You need to allow yourself recovery time to minimise injuries and strain on your body. Give yourself a few weeks then check in with your doctor and get the final approval before you start your regime.

Once approved, start with 20-30 minutes of light activity each day. If you don’t have that much time, even 10 minutes a day will be beneficial.

When can you start working out after having a baby?

It’s typically most common to wait until the 6-week checkup before you dive into post natal exercise.

Every woman’s delivery and recovery will be different and depends on if you’ve had a natural birth (with or without complications), or a C-section. In either case, listen closely to what your body is telling you. Only you know what it can handle.

Within those first 6 weeks, if you are itching to be active, you can potentially start with these:

  •  Daily walk around your neighbourhood 
  •  Light stretching to help with posture/ strengthen back and abdominal muscles
  •  Kegel exercises these will help to strengthen the pelvic floor muscles that were weakened during pregnancy

Avoid full on abdominal exercises or intense cardio in the early weeks after giving birth as you may set your recovery back.

After a natural birth:

If you had a natural birth and your doctor gives the okay, you can start with these exercises as part of your post natal exercise routine:

  • Light strength training. If you’re feeling up to it, tone up with your own body weight or free weights (no heavier than 4kgs to begin with). You’ll be able to increase as you get more comfortable
  • Pelvic tilt, which can reduce belly fat
  • Side plank
  • Doing squats while holding your bub
  • ‘Bridge’ pose, to help with pelvic floor and tighten your glutes
  • Deep breathing while contracting your abdomen (this will help to tighten the stomach muscles)

Start off slowly and build up your post natal exercise efforts gradually. You are probably worn out from a lack of sleep and breastfeeding so you need to take it easy. 

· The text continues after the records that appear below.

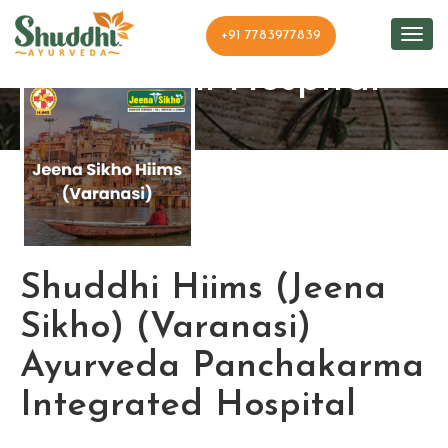
+91 7783977839
Shuddhi Hospital
Shuddhi Hiims (Jeena
Sikho) (Varanasi)
Ayurveda Panchakarma
Integrated Hospital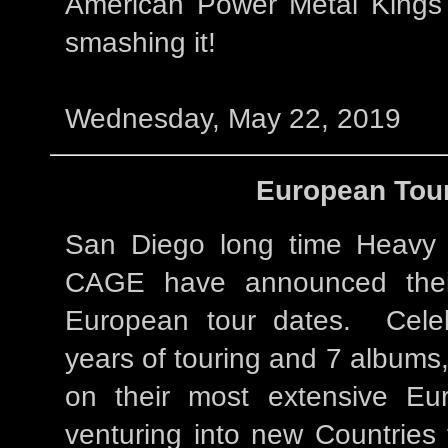
American Power Metal Kings
smashing it!
Wednesday, May 22, 2019
European Tour
San Diego long time Heavy 
CAGE have announced thei
European tour dates. Celeb
years of touring and 7 album
on their most extensive Eu
venturing into new Countries f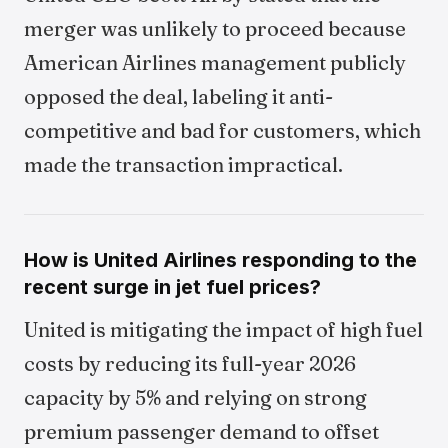
merger was unlikely to proceed because
American Airlines management publicly
opposed the deal, labeling it anti-
competitive and bad for customers, which
made the transaction impractical.
How is United Airlines responding to the
recent surge in jet fuel prices?
United is mitigating the impact of high fuel
costs by reducing its full-year 2026
capacity by 5% and relying on strong
premium passenger demand to offset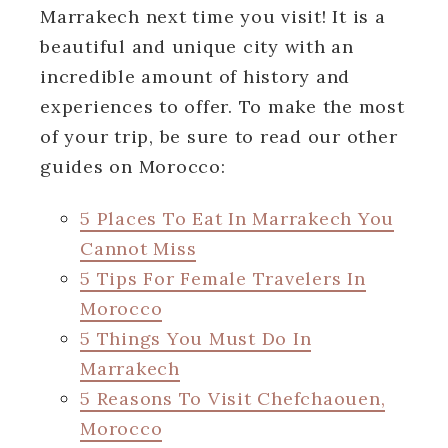
Marrakech next time you visit! It is a
beautiful and unique city with an
incredible amount of history and
experiences to offer. To make the most
of your trip, be sure to read our other
guides on Morocco:
5 Places To Eat In Marrakech You
Cannot Miss
5 Tips For Female Travelers In
Morocco
5 Things You Must Do In
Marrakech
5 Reasons To Visit Chefchaouen,
Morocco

Exercise after a c-section:

Having a cesarean is major surgery so you will need longer to recover. Rushing back into any form of intense exercise will be more harmful than beneficial. 

It’s likely you’ll be cleared by your doctor at the 6-8 week mark, but this doesn’t mean you’re fully healed internally. 

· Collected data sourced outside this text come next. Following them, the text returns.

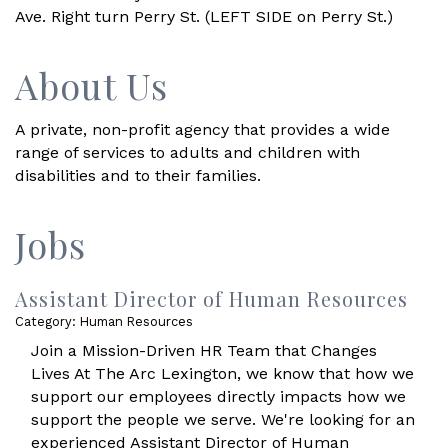
Ave. Right turn Perry St. (LEFT SIDE on Perry St.)
About Us
A private, non-profit agency that provides a wide
range of services to adults and children with
disabilities and to their families.
Jobs
Assistant Director of Human Resources
Category: Human Resources
Join a Mission-Driven HR Team that Changes
Lives At The Arc Lexington, we know that how we
support our employees directly impacts how we
support the people we serve. We're looking for an
experienced Assistant Director of Human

Walking, bodyweight exercise, pelvic floor exercises and breath work will be your best friend during this time. Abdominal exercises, running, heavy lifting or jumping are all big no-nos.

Initially, it can be a little frustrating to have to start slow, but it will be worth it.

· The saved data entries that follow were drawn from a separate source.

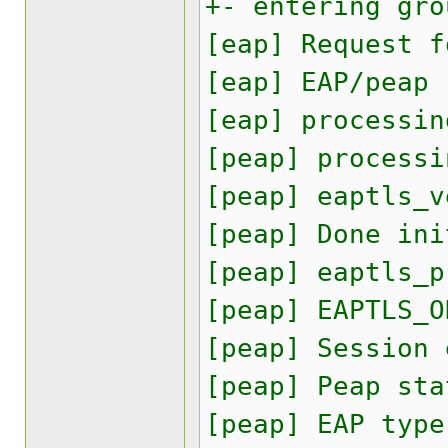
+- entering gro
[eap] Request f
[eap] EAP/peap
[eap] processin
[peap] processi
[peap] eaptls_v
[peap] Done ini
[peap] eaptls_p
[peap] EAPTLS_O
[peap] Session
[peap] Peap sta
[peap] EAP type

As you build up your post natal exercise routine, consider working with a physiotherapist or personal trainer who specialises in helping baby mamas. You could join a mums and bubs workout class or find a gym which offers a creche and will look after your child while you exercise. 

Come back with confidence (and long-lasting support) in a nursing sports bra, comfy shoes, and postnatal recovery tights to keep everything where it should be. You’re going to be unstoppable, mama!